Kesimpulan dari kesepakatan gencatan senjata tersebut menghasilkan stabilitas yang relatif di front Ossetia Selatan Georgia, yang bertahan hingga terpilihnya Saakashvili sebagai Presiden Georgia, yang secara agak drastis mengembalikan integritas wilayah Georgia dengan segala macam cara. Usaha Saakashvili tersebut diawali dengan mengadakan interaksi perdagangan dan ekonomi dengan Ossetia Selatan sebagai usaha untuk mewujudkan stabilitas ekonomi di wilayah tersebut. Langkah berikutnya adalah dengan memantapkan keamanan di wilayah tersebut pada tahun 2004 dengan slogan "anti-smuggling campaign" (kampanye anti-penyelundupan) yang, ternyata, justeru memancing kekecewaan Ossetia Selatan. Akhirnya pada bulan Agustus 2004 ketegangan muncul kembali dan bentrok antara kedua pihak menelan korban jiwa. Untuk menyelesaikan pertikaian tersebut maka diadakanlah kesepakatan gencatan senjata yang baru. Pada tanggal 12 November 2006 Ossetia Selatan mengadakan referendum untuk melepaskan diri dari Georgia. Hubungan "pertemanan" yang sedang-sedang saja antara Georgia dan Ossetia Selatan mulai terganggu sejak pemerintahan Saakashvili mengeluarkan kebijakan-kebijakan yang kontroversial.

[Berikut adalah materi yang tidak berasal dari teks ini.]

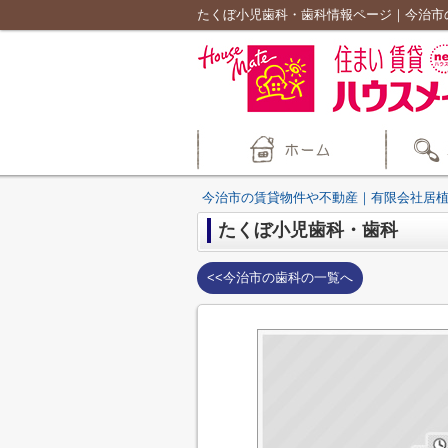
たくぼ小児歯科・歯科情報ページ｜今治市
今治市の賃貸物件や不動産｜有限会社居
たくぼ小児歯科・歯科
<<今治市の歯科の一覧へ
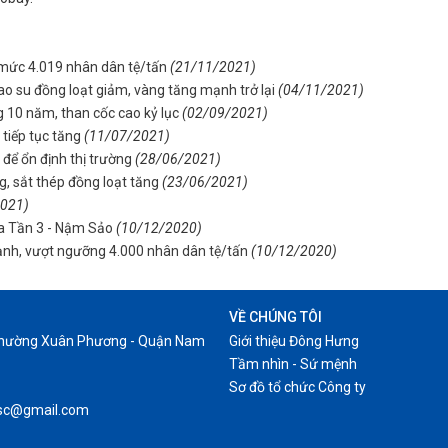
 mức 4.019 nhân dân tệ/tấn
(21/11/2021)
ao su đồng loạt giảm, vàng tăng mạnh trở lại
(04/11/2021)
g 10 năm, than cốc cao kỷ lục
(02/09/2021)
tiếp tục tăng
(11/07/2021)
 để ổn định thị trường
(28/06/2021)
, sắt thép đồng loạt tăng
(23/06/2021)
2021)
Pa Tần 3 - Nậm Sảo
(10/12/2020)
nh, vượt ngưỡng 4.000 nhân dân tệ/tấn
(10/12/2020)
VỀ CHÚNG TÔI
 Phường Xuân Phương - Quận Nam
Giới thiệu Đông Hưng
Tầm nhìn - Sứ mệnh
Sơ đồ tổ chức Công ty
.jsc@gmail.com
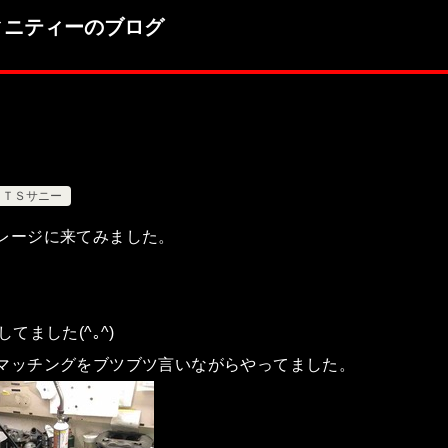
ィニティーのブログ
ＴＳサニー
レージに来てみました。
てました(^｡^)
マッチングをブツブツ言いながらやってました。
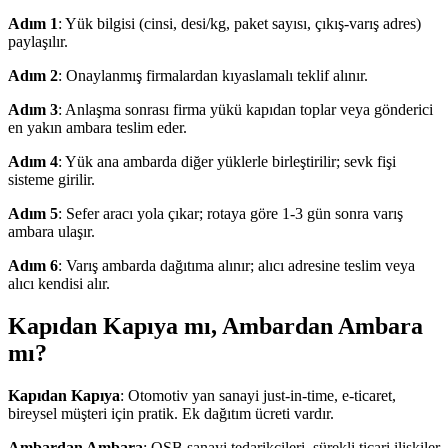
Adım 1
: Yük bilgisi (cinsi, desi/kg, paket sayısı, çıkış-varış adres)
paylaşılır.
Adım 2
: Onaylanmış firmalardan kıyaslamalı teklif alınır.
Adım 3
: Anlaşma sonrası firma yükü kapıdan toplar veya gönderici
en yakın ambara teslim eder.
Adım 4
: Yük ana ambarda diğer yüklerle birleştirilir; sevk fişi
sisteme girilir.
Adım 5
: Sefer aracı yola çıkar; rotaya göre 1-3 gün sonra varış
ambara ulaşır.
Adım 6
: Varış ambarda dağıtıma alınır; alıcı adresine teslim veya
alıcı kendisi alır.
Kapıdan Kapıya mı, Ambardan Ambara
mı?
Kapıdan Kapıya
: Otomotiv yan sanayi just-in-time, e-ticaret,
bireysel müşteri için pratik. Ek dağıtım ücreti vardır.
Ambardan Ambara
: OSB sanayi tedarikçileri, sürekli ticari ilişkiler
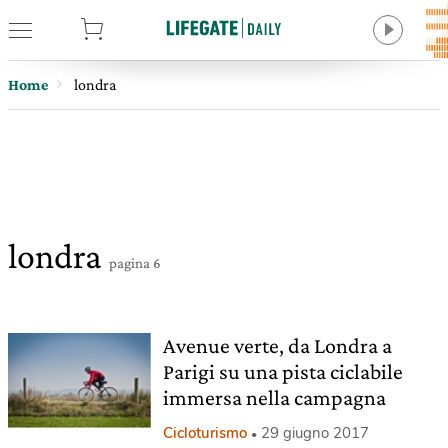
tore
Home
londra
londra
pagina 6
Avenue verte, da Londra a
Parigi su una pista ciclabile
immersa nella campagna
Cicloturismo
29 giugno 2017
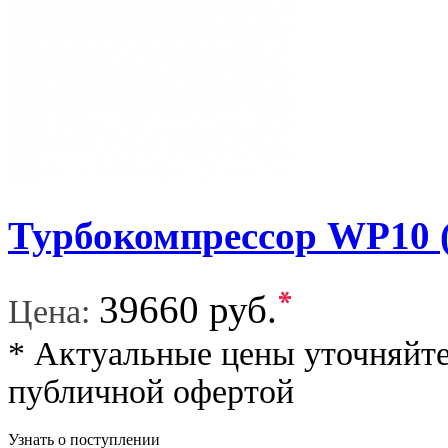
Турбокомпрессор WP10 
*
39660 руб.
Цена:
* Актуальные цены уточняйте
публичной офертой
Узнать о поступлении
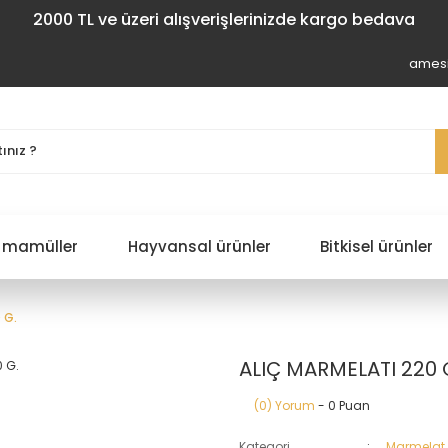
2000 TL ve üzeri alışverişlerinizde kargo bedava
amesi
 mamüller
Hayvansal ürünler
Bitkisel ürünler
 G.
ALIÇ MARMELATI 220 
(0) Yorum
- 0 Puan
Kategori
Marmelat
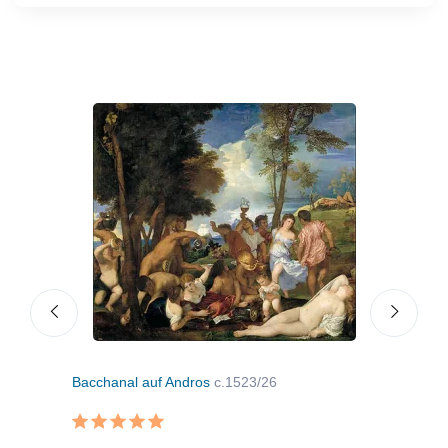
Bacchanal auf Andros
c.1523/26
Das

Memburuknya hubungan antara Georgia dan Ossetia Selatan tidak dapat dilepaskan dari konteks perkembangan yang lebih luas antara Georgia dan Rusia. Kebijakan pro-barat yang dimaui oleh Saakashvili tidak disenangi oleh Rusia, yang mengecam keras penguatan hubungan antara Georgia dan NATO. Moskow menggunakan segala cara untuk menekan Georgia, termasuk larangan impor anggur dari Georgia pada tahun 2006 dan deportasi warga negara Georgia pada tahun 2007, sebagai usaha untuk menekan Georgia agar menjaga jarak hubungannya dengan Barat. Peristiwa-peristiwa yang terjadi pada awal tahun 2008 menjadi awal memburuknya kepercayaan antara Georgia dan Rusia. Pada bulan April 2008 Rusia menembak jatuh sebuah drone Georgia di wilayah udara Abkhazia. Pada bulan Juli tahun yang sama, saat berlangsung latihan militer, Georgia dan Amerika Serikat menyepakati Immediate Response 2008. Motif-motif politik yang melatarbelakangi dan bertambahnya ketegangan berujung pada rangkaian peristiwa berdarah pada bulan Agustus 2008.
Referensi:
Jafarova E. (2014). Conflict Resolution in South Caucasus: Challenges to International Efforts. London, United Kingdom: Lexington Books. hal. 28-30.